Biographical details
- Born: June 14, 1954 Hartford, Connecticut, U.S.
- Died: July 20, 2020 (aged 66) West Hartford, Connecticut, U.S.

Playing career
- 1974–1977: Saint Francis (PA)

Coaching career (HC unless noted)
- 1977–1978: Niagara (assistant)
- 1978–1979: Saint Francis (PA) (assistant)
- 1979–1981: Fairfield (assistant)
- 1981–1992: Hartford

Head coaching record
- Overall: 128–181

= Jack Phelan (basketball, born 1954) =

American basketball coach (1954–2020)

John Phelan (June 14, 1954 – July 20, 2020) was an American college basketball coach. He served as the University of Hartford's men's head coach from 1981 to 1992 and compiled an overall record of 128–181. Phelan oversaw the transition of the program from an NCAA Division II program into Division I. His previous coaching stops included Niagara University, Saint Francis University, and Fairfield University.

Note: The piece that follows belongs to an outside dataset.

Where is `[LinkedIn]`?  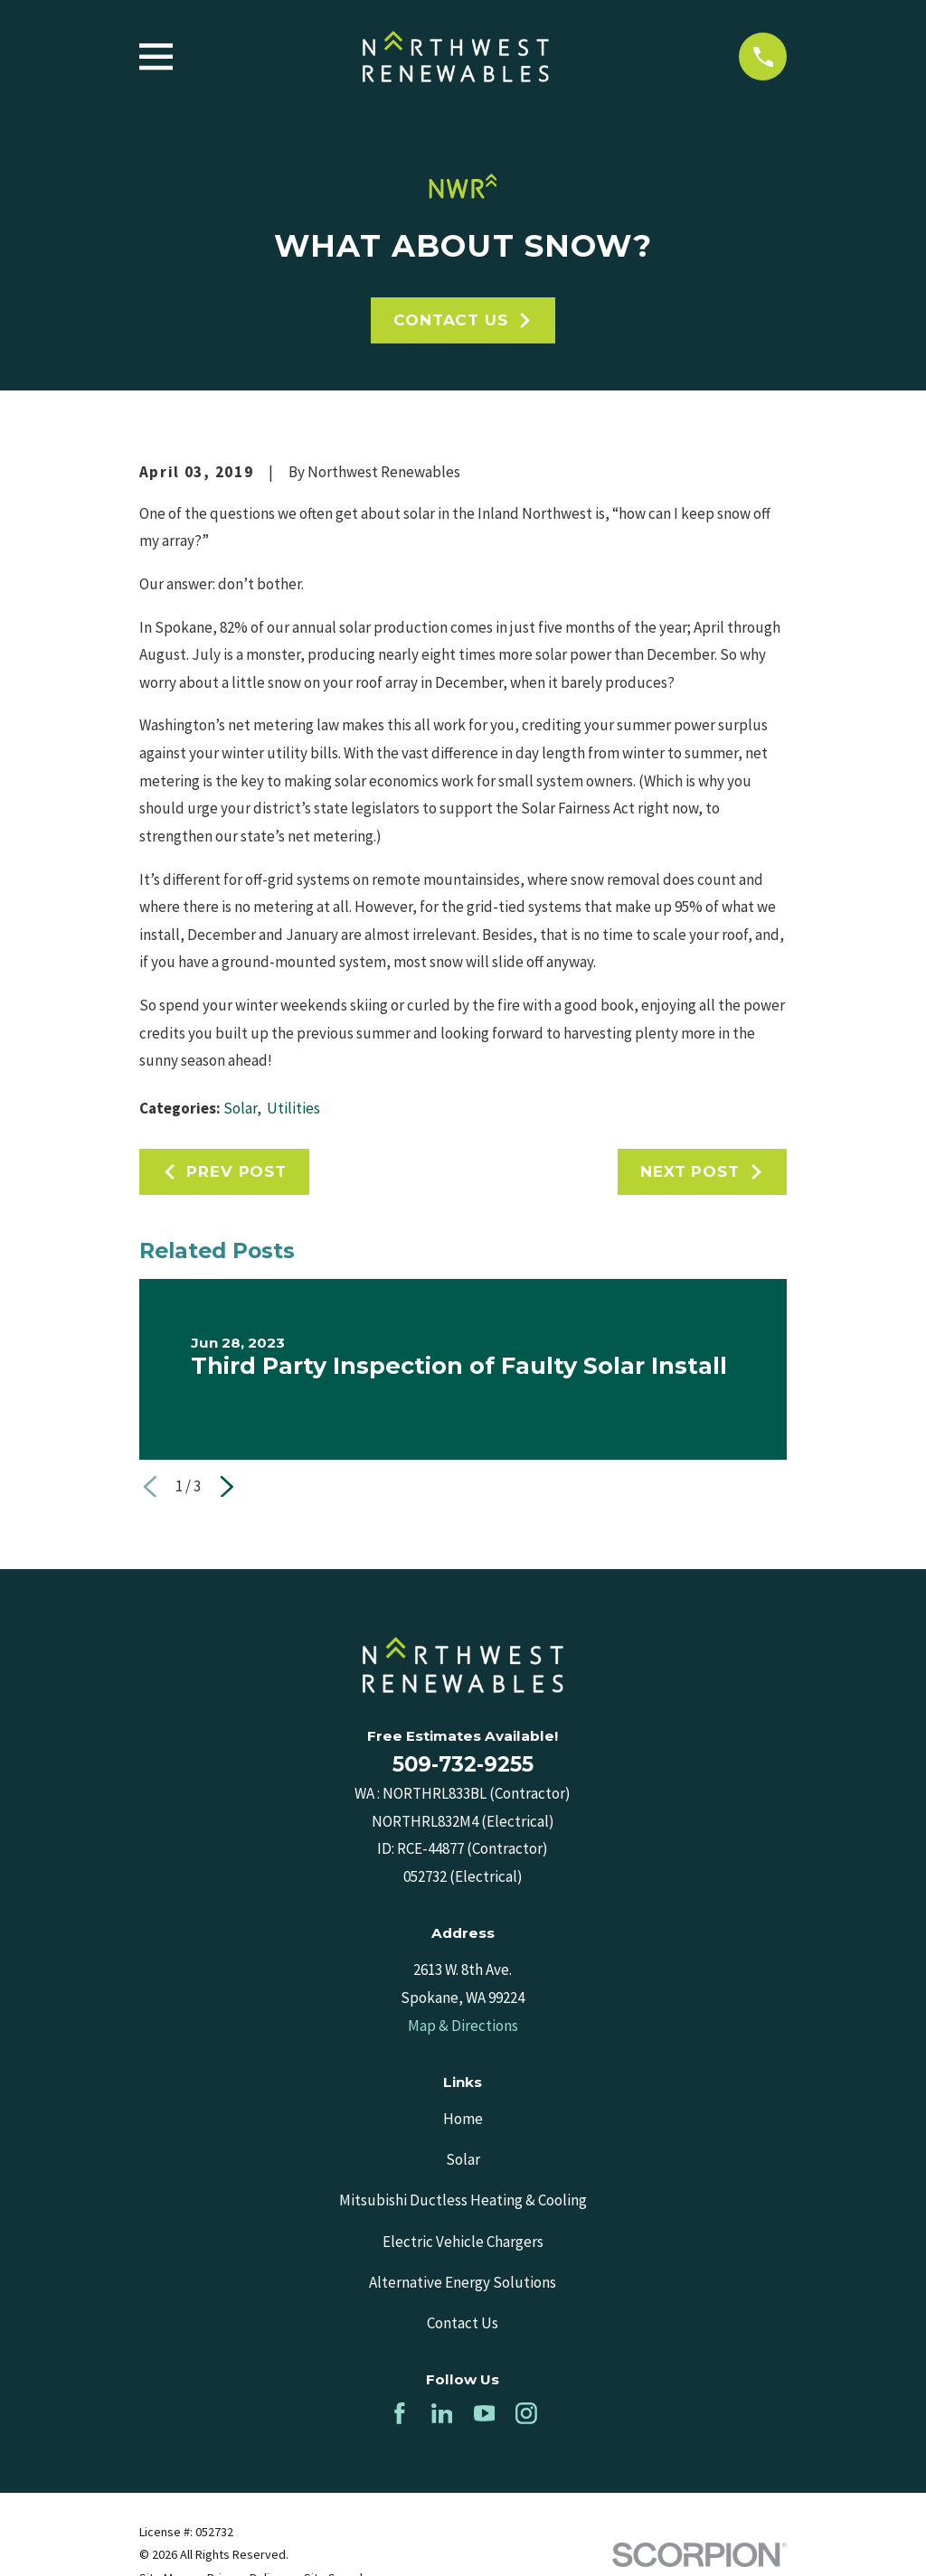 [LinkedIn] is located at coordinates (442, 2413).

As a player, Phelan suited up for the Saint Francis Red Flash after a high school career at Northwest Catholic High School in West Hartford, Connecticut. He scored a Stokes Fieldhouse record 42 points in his senior season against Duquesne. Phelan was chosen in the sixth round of the 1977 NBA draft by the Golden State Warriors, although he never played in the league.

After stepping down as Hartford's head coach in 1992, Phelan went into private consulting. He eventually became a high school athletics administrator at Farmington High School in Connecticut.